A second important contribution which follows from this is Freud’s emphasis on the dyad of psychotherapist and patient. It is within this relationship, in a carefully created setting, that it becomes possible for the patient to explore his or her mind and inner world. This dyadic relationship is designed to allow the discovery and exploration of the powerful dynamic influences that affect how one is as a person and how one relates to others.
This approach emphasises the important formative influence in our lives of significant relationships from early infancy to the present day. Recent research in neuroscience, infant development and attachment theory has made an important contribution both to the theory and practice of psychoanalytic psychotherapy.
This approach can help many people: children, adolescents and adults with problems in living, learning, working, relating can all benefit from it. Such difficulties usually emerge in forms such as depression, anxiety, general unhappiness, breakdown in relationships, difficulties with sexuality and intimacy and personal crises. Some people struggle with patterns of thinking feeling and behaving which are maladaptive and in which they feel stuck. Psychoanalytic psychotherapy may help these people and also may help people experiencing more serious disturbances.
Treatment usually involves regular and ongoing sessions.

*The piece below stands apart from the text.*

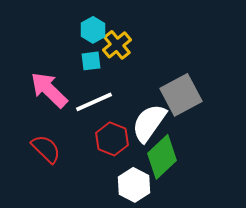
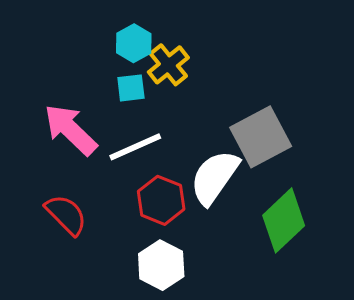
green diamond: (162, 157) -> (284, 220), moved
white hexagon: (134, 185) -> (161, 265), moved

These would usually be at least once a week for fifty minutes. Sometimes more frequent sessions are more appropriate and helpful. Because this form of treatment is about helping the patient to understand his or her own mind and because this is very complex the treatment is usually a fairly lengthy one. A lifetime of acquired patterns may take some time to understand and change.
In addition to long term treatments many APPWA members will, where appropriate, offer brief psychotherapy based on psychoanalytic theory. Some APPWA members work with adults, some with couples; others work with children and adolescents and their families. What they have in common is an interest in the unconscious and in the therapeutic relationship as a powerful influence on healing.